Malgrado le giornate per la difesa dei diritti dell’infanzia.
A ben guardare, tecnicamente, Gesu’ e’ il primo esempio documentato di fecondazione eterologa con utero in affitto.
A Lui chiedo di vegliare su quel bimbo.
Raffaella Clementi
Il tema è importante,attuale, per certi versi duro nelle implicazione a vari livelli che determina. E’ una questione, a mio avviso, dove si sono scritti fiumi di libri sui pro e i contro dei vari tipi di fecondazione.

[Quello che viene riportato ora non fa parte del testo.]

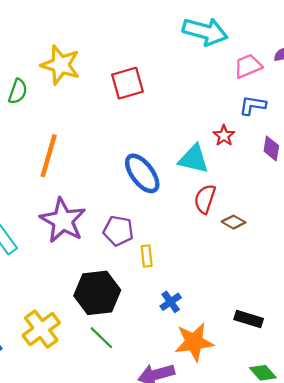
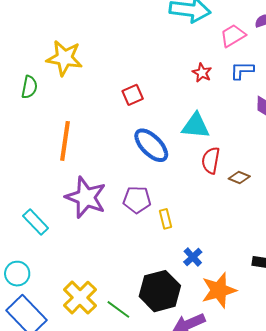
red square: (127, 83) -> (133, 95), moved, size x0.7
red star: (224, 136) -> (202, 73), moved
black hexagon: (97, 293) -> (160, 291), moved
green line: (101, 338) -> (118, 309), moved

Quello che però faccio fatica a capire è la conclusione del tuo articolo: la sentenza che spieghi bene è stata emessa da un vescovo o da dei magistrati? la segnalazione della coppia è avvenuta perchè avevano “avuto il figlio” in quel modo o perchè è sorto il dubbio ai vicini che quel bimbo fosse trattato male? Dal dubbio alle indagini, dalle indagini alla sentenza. Non funziona così?
Poi possiamo sindacare rispetto alla scelta dei giudici, ma non vedo il nesso rispetto alla “religiosità integralista” e neppure alla strada da percorrere per essere uno stato laico. Perchè uno stato laico non dovrebbe preoccuparsi del bene di un bambino che – a detta di quei giudici – è in un contesto familiare a rischio?

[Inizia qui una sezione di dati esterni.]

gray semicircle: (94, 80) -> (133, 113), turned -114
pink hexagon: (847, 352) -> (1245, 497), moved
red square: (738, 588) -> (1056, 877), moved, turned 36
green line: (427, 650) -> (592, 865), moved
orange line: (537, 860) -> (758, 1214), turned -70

Non mi importa difendere la Chiesa, nè la religione perchè da credente vivo nella convinzione che il Padreterno abbia “più da perderci” con le battaglie integraliste (che non sopporto) fatte dagli uomini. E diano fastidio pure a Lui (ops, magari piscio fuori dal vaso…). Ma ritengo eccessiva l’accusa finale, rispetto ad un episodio, che a mio avviso ha contorni diversi. ciao
Bellissima analisi…se non fosse stato concepito in quel modo qualcuno avrebbe mosso un dito, se dimenticato un attimo in auto?Io ho un’amica che quando va al mare si fa un pisolino e lascia in acqua da soli i tre bimbi piccoli..tanto cosa vuoi che succeda? Ecco, a lei e a tanti, tantissimi altri genitori i cui comportamenti sono alquanto dubbi, qualcuno va a togliere i figli?
Leggo ora quest’articolo e si abbiamo parlato senza dubbio dello stesso caso, quello che sconvolge e’ che ora la sentenza e’ definitiva e se prima lo spiraglio di una giustizia c’era, oggi e’ tutto finito.